Tribune libre de Paysan Savoyard

Dans un discours de 1946 De Gaulle appelait à en finir avec « le temps où les Français ne s’aimaient pas ». Il faisait ainsi écho à un ouvrage de Charles Maurras qui établissait déjà trente ans auparavant un constat similaire. Le diagnostic, donc, n’est pas nouveau : les Français ne s’aiment pas. Ils ne s’aiment guère eux-mêmes. Et surtout ils sont profondément divisés.

 

Quoique déjà catastrophique, ce triste constat ainsi présenté enjolive encore pourtant la situation, qui est en réalité pire encore, nous semble-t-il: depuis plus de deux cents ans la France est en fait en situation de guerre civile. Une guerre qui risque fort de conduire à la disparition du pays.

Cette guerre civile comporte des cycles, des temps, des moments. Elle est tantôt ouverte tantôt larvée.

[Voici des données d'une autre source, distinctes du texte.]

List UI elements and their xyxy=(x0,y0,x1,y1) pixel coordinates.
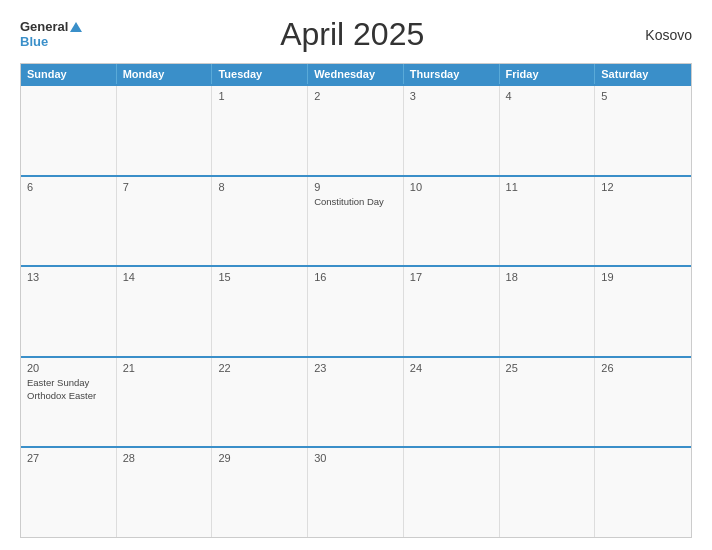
calendar-cell: 22 xyxy=(212,358,308,447)
calendar-cell: 15 xyxy=(212,267,308,356)
day-number: 23 xyxy=(314,362,397,374)
day-number: 2 xyxy=(314,90,397,102)
day-number: 16 xyxy=(314,271,397,283)
day-number: 4 xyxy=(506,90,589,102)
calendar-cell: 29 xyxy=(212,448,308,537)
day-number: 19 xyxy=(601,271,685,283)
calendar-event: Orthodox Easter xyxy=(27,390,110,402)
calendar-cell: 21 xyxy=(117,358,213,447)
calendar-cell: 19 xyxy=(595,267,691,356)
day-number: 8 xyxy=(218,181,301,193)
day-number: 6 xyxy=(27,181,110,193)
day-number: 15 xyxy=(218,271,301,283)
calendar-cell: 1 xyxy=(212,86,308,175)
country-label: Kosovo xyxy=(622,27,692,43)
logo-blue-text: Blue xyxy=(20,35,48,49)
calendar-grid: SundayMondayTuesdayWednesdayThursdayFrid… xyxy=(20,63,692,538)
day-number: 28 xyxy=(123,452,206,464)
calendar-cell: 12 xyxy=(595,177,691,266)
calendar-cell: 10 xyxy=(404,177,500,266)
calendar-page: General Blue April 2025 Kosovo SundayMon… xyxy=(0,0,712,550)
calendar-week-4: 20Easter SundayOrthodox Easter2122232425… xyxy=(21,356,691,447)
day-number: 29 xyxy=(218,452,301,464)
day-number: 22 xyxy=(218,362,301,374)
day-number: 17 xyxy=(410,271,493,283)
calendar-cell: 14 xyxy=(117,267,213,356)
calendar-cell xyxy=(500,448,596,537)
calendar-cell: 24 xyxy=(404,358,500,447)
calendar-body: 123456789Constitution Day101112131415161… xyxy=(21,84,691,537)
day-number: 14 xyxy=(123,271,206,283)
calendar-cell: 5 xyxy=(595,86,691,175)
calendar-cell: 26 xyxy=(595,358,691,447)
day-number: 27 xyxy=(27,452,110,464)
calendar-cell: 20Easter SundayOrthodox Easter xyxy=(21,358,117,447)
day-number: 30 xyxy=(314,452,397,464)
day-number: 5 xyxy=(601,90,685,102)
day-number: 3 xyxy=(410,90,493,102)
calendar-cell: 30 xyxy=(308,448,404,537)
day-number: 21 xyxy=(123,362,206,374)
calendar-cell: 2 xyxy=(308,86,404,175)
page-title: April 2025 xyxy=(82,16,622,53)
calendar-week-2: 6789Constitution Day101112 xyxy=(21,175,691,266)
day-number: 13 xyxy=(27,271,110,283)
calendar-cell xyxy=(595,448,691,537)
calendar-cell: 18 xyxy=(500,267,596,356)
calendar-header-row: SundayMondayTuesdayWednesdayThursdayFrid… xyxy=(21,64,691,84)
logo-triangle-icon xyxy=(70,22,82,32)
calendar-cell: 4 xyxy=(500,86,596,175)
day-number: 1 xyxy=(218,90,301,102)
day-number: 25 xyxy=(506,362,589,374)
calendar-week-5: 27282930 xyxy=(21,446,691,537)
day-number: 9 xyxy=(314,181,397,193)
calendar-event: Easter Sunday xyxy=(27,377,110,389)
calendar-cell: 23 xyxy=(308,358,404,447)
logo-general-text: General xyxy=(20,20,68,34)
calendar-cell: 7 xyxy=(117,177,213,266)
calendar-cell: 13 xyxy=(21,267,117,356)
calendar-cell: 11 xyxy=(500,177,596,266)
day-number: 11 xyxy=(506,181,589,193)
page-header: General Blue April 2025 Kosovo xyxy=(20,16,692,53)
calendar-event: Constitution Day xyxy=(314,196,397,208)
calendar-cell xyxy=(117,86,213,175)
calendar-cell: 3 xyxy=(404,86,500,175)
calendar-week-3: 13141516171819 xyxy=(21,265,691,356)
day-number: 12 xyxy=(601,181,685,193)
day-number: 24 xyxy=(410,362,493,374)
weekday-header-friday: Friday xyxy=(500,64,596,84)
calendar-cell: 28 xyxy=(117,448,213,537)
day-number: 26 xyxy=(601,362,685,374)
weekday-header-sunday: Sunday xyxy=(21,64,117,84)
weekday-header-tuesday: Tuesday xyxy=(212,64,308,84)
day-number: 10 xyxy=(410,181,493,193)
calendar-cell xyxy=(404,448,500,537)
calendar-cell: 17 xyxy=(404,267,500,356)
calendar-cell xyxy=(21,86,117,175)
calendar-cell: 16 xyxy=(308,267,404,356)
logo: General Blue xyxy=(20,20,82,49)
calendar-cell: 8 xyxy=(212,177,308,266)
calendar-cell: 6 xyxy=(21,177,117,266)
day-number: 18 xyxy=(506,271,589,283)
weekday-header-wednesday: Wednesday xyxy=(308,64,404,84)
calendar-cell: 25 xyxy=(500,358,596,447)
calendar-week-1: 12345 xyxy=(21,84,691,175)
weekday-header-saturday: Saturday xyxy=(595,64,691,84)
calendar-cell: 27 xyxy=(21,448,117,537)
weekday-header-monday: Monday xyxy=(117,64,213,84)
day-number: 7 xyxy=(123,181,206,193)
weekday-header-thursday: Thursday xyxy=(404,64,500,84)
calendar-cell: 9Constitution Day xyxy=(308,177,404,266)
day-number: 20 xyxy=(27,362,110,374)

De nombreux épisodes de guerre ouverte ont marqué l’histoire des deux derniers siècles. Aux autres périodes la guerre est sourde, latente, endémique : elle prend la forme d’une confrontation agressive des idéologies, la violence devenant alors essentiellement verbale. Cependant l’état d’esprit de guerre civile reste une constante, formant comme une toile de fond à notre histoire récente.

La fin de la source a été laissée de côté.